Hundreds of people gathered in raincoats and boots at the Twin Lakes Kaasei Totem Plaza for a ceremony unveiling a Tlingit healing totem pole and screens on Oct. 1, 2022. (Clarise Larson / Juneau Empire File)

My Turn: Tlingit traditions and integrity

Our Tlingit people reside in Southeast Alaska and Canada. We have existed in Alaska for about 15,000 years, or approximately 750 family generations. Our Tlingit traditions have been the cornerstone of our survival as Indigenous people.

Our songs, Tlingit ceremony, Koo.eex is a ceremony that honors ancestors, relationships, history and clans. When a member of the Eagle Clan passes away, the Eagle family members will invite the Raven Clan to an honor ceremony. Food, gifts and items of value will be given to the opposite clan. The opposite clan will respectfully honor in the Tlingit way by comforting their Tlingit hosts with Tlingit oratory, respect and songs that show unity and respect.

Our subclans of the Eagle and Raven are named after the animals that we were taught to respect because the animal and its spirit gave sustenance to the life of the clans. The clan names are interwoven and are based on respecting the opposite clan spirit and the clan member. Our belief has been the key to our survival for millenniums. Clan disputes were eventually resolved with peace because a spouse member was married to the opposite clan.

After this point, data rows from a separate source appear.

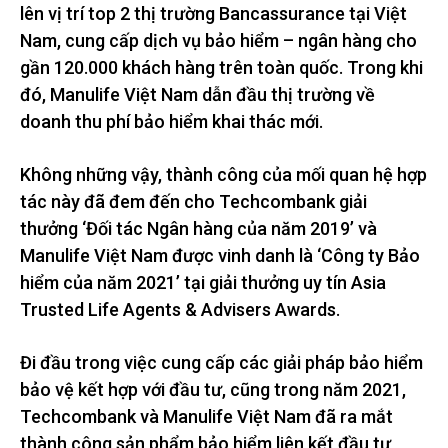
lên vị trí top 2 thị trường Bancassurance tại Việt
Nam, cung cấp dịch vụ bảo hiểm – ngân hàng cho
gần 120.000 khách hàng trên toàn quốc. Trong khi
đó, Manulife Việt Nam dẫn đầu thị trường về
doanh thu phí bảo hiểm khai thác mới.
Không những vậy, thành công của mối quan hệ hợp
tác này đã đem đến cho ​​Techcombank giải
thưởng ‘Đối tác Ngân hàng của năm 2019’ và
Manulife Việt Nam được vinh danh là ‘Công ty Bảo
hiểm của năm 2021’ tại giải thưởng uy tín Asia
Trusted Life Agents & Advisers Awards.
Đi đầu trong việc cung cấp các giải pháp bảo hiểm
bảo vệ kết hợp với đầu tư, cũng trong năm 2021,
Techcombank và Manulife Việt Nam đã ra mắt
thành công sản phẩm bảo hiểm liên kết đầu tư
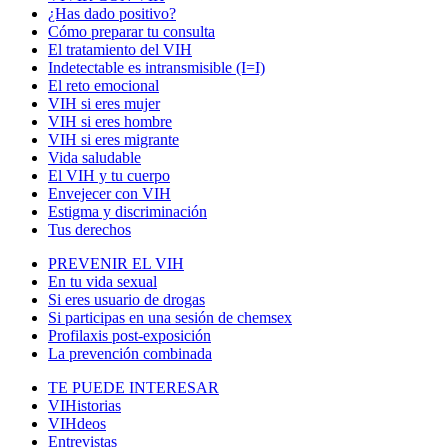
¿Has dado positivo?
Cómo preparar tu consulta
El tratamiento del VIH
Indetectable es intransmisible (I=I)
El reto emocional
VIH si eres mujer
VIH si eres hombre
VIH si eres migrante
Vida saludable
El VIH y tu cuerpo
Envejecer con VIH
Estigma y discriminación
Tus derechos
PREVENIR EL VIH
En tu vida sexual
Si eres usuario de drogas
Si participas en una sesión de chemsex
Profilaxis post-exposición
La prevención combinada
TE PUEDE INTERESAR
VIHistorias
VIHdeos
Entrevistas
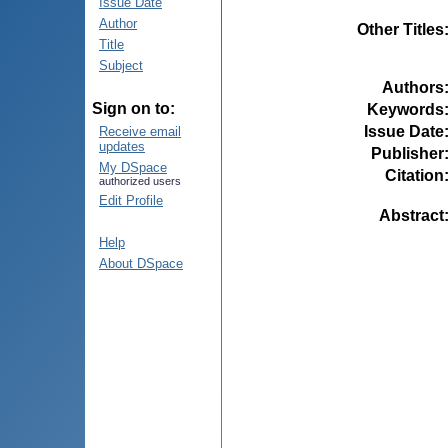
Issue Date
Author
Other Titles
Title
Subject
Authors
Sign on to:
Keywords
Issue Date
Receive email
updates
Publisher
My DSpace
Citation
authorized users
Edit Profile
Abstract
Help
About DSpace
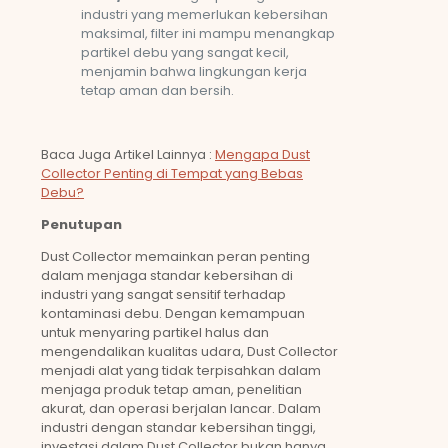
industri yang memerlukan kebersihan
maksimal, filter ini mampu menangkap
partikel debu yang sangat kecil,
menjamin bahwa lingkungan kerja
tetap aman dan bersih.
Baca Juga Artikel Lainnya :
Mengapa Dust
Collector Penting di Tempat yang Bebas
Debu?
Penutupan
Dust Collector memainkan peran penting
dalam menjaga standar kebersihan di
industri yang sangat sensitif terhadap
kontaminasi debu. Dengan kemampuan
untuk menyaring partikel halus dan
mengendalikan kualitas udara, Dust Collector
menjadi alat yang tidak terpisahkan dalam
menjaga produk tetap aman, penelitian
akurat, dan operasi berjalan lancar. Dalam
industri dengan standar kebersihan tinggi,
investasi dalam Dust Collector bukan hanya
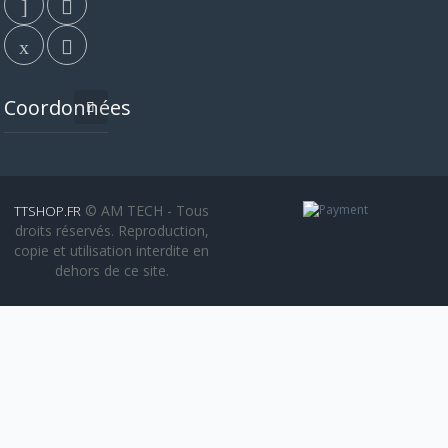
Coordonnées
© AM TECH - Tous
TTSHOP.FR
droits réservés. Reproduction,
copie et utilisation interdite en
dehors de ce site.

Unity and respect were enforced for thousands of years because we respected the opposite clan by inviting them to the ceremony.

We respect the words of the late Dr. Walter Soboleff, he wrote:

“If someone of one moiety marries another member of the same moiety, it is regarded as though a brother and sister had married. In the past, marriage to someone of the same moiety was considered a kind of witchcraft.”

Our clan house and traditions are sacred, just as our clan regalia, art, ceremonies, and clan symbols are. Our clan house belongs to the clan leader and clan members. Our clan house does not belong to the spouse who is of the same clan. All clan leaders must be held to a higher standard that honors our clan beliefs and they must marry outside of their descent group, which ensures a distinction between the father’s side and the mother’s side of the family. The strength of our clans is based on matrilineal blood lineage, which means that we inherit our mother’s clan, and this has always been the Tlingit way. Our matrilineal bloodline has been our tradition for time immemorial, just as our clan protocol is Tlingit law.

Sealaska, Sealaska Heritage Institute, and tribal government entities have a responsibility to support our Tlingit Protocol and Integrity. Ten years ago, if a light fixture fell from the ceiling during a Tlingit ceremony, then our ancestors sent us a message that a clan leader must marry into the opposite clan and all Tlingits should support our matrilineal bloodline to be a clan leader. A named clan leader who marries a person of the same clan, should not be a clan leader.

• Ray Austin is of the Thunderbird Clan (Shungukeide) and a shareholder of Sealaska.